## Supplied records
##############################
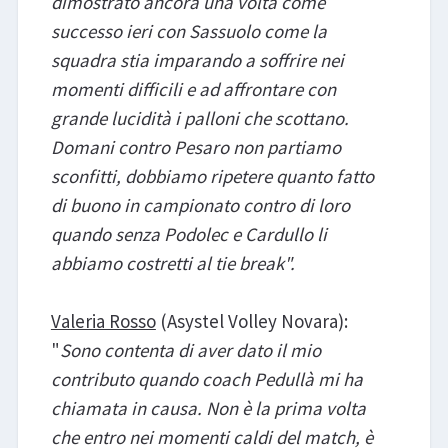
dimostrato ancora una volta come
successo ieri con Sassuolo come la
squadra stia imparando a soffrire nei
momenti difficili e ad affrontare con
grande lucidità i palloni che scottano.
Domani contro Pesaro non partiamo
sconfitti, dobbiamo ripetere quanto fatto
di buono in campionato contro di loro
quando senza Podolec e Cardullo li
abbiamo costretti al tie break".
Valeria Rosso
(Asystel Volley Novara):
"
Sono contenta di aver dato il mio
contributo quando coach Pedullà mi ha
chiamata in causa. Non è la prima volta
che entro nei momenti caldi del match, è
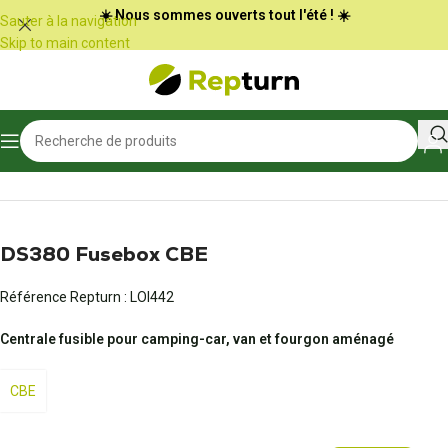
Panneau de gestion des cookies
☀️ Nous sommes ouverts tout l'été ! ☀️
Sauter à la navigation
Skip to main content
Accueil
/
Camping-car et vans
/
Centrale de fusibles
DS380 Fusebox CBE
Référence Repturn :
LOI442
Centrale fusible pour camping-car, van et fourgon aménagé
CBE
##############################
## Work to complete
Without including any picture, reproduce the material above word for word.

## Task result
dimostrato ancora una volta come
successo ieri con Sassuolo come la
squadra stia imparando a soffrire nei
momenti difficili e ad affrontare con
grande lucidità i palloni che scottano.
Domani contro Pesaro non partiamo
sconfitti, dobbiamo ripetere quanto fatto
di buono in campionato contro di loro
quando senza Podolec e Cardullo li
abbiamo costretti al tie break".
Valeria Rosso
(Asystel Volley Novara):
"
Sono contenta di aver dato il mio
contributo quando coach Pedullà mi ha
chiamata in causa. Non è la prima volta
che entro nei momenti caldi del match, è
Panneau de gestion des cookies
☀️ Nous sommes ouverts tout l'été ! ☀️
Sauter à la navigation
Skip to main content
Accueil
/
Camping-car et vans
/
Centrale de fusibles
DS380 Fusebox CBE
Référence Repturn :
LOI442
Centrale fusible pour camping-car, van et fourgon aménagé
CBE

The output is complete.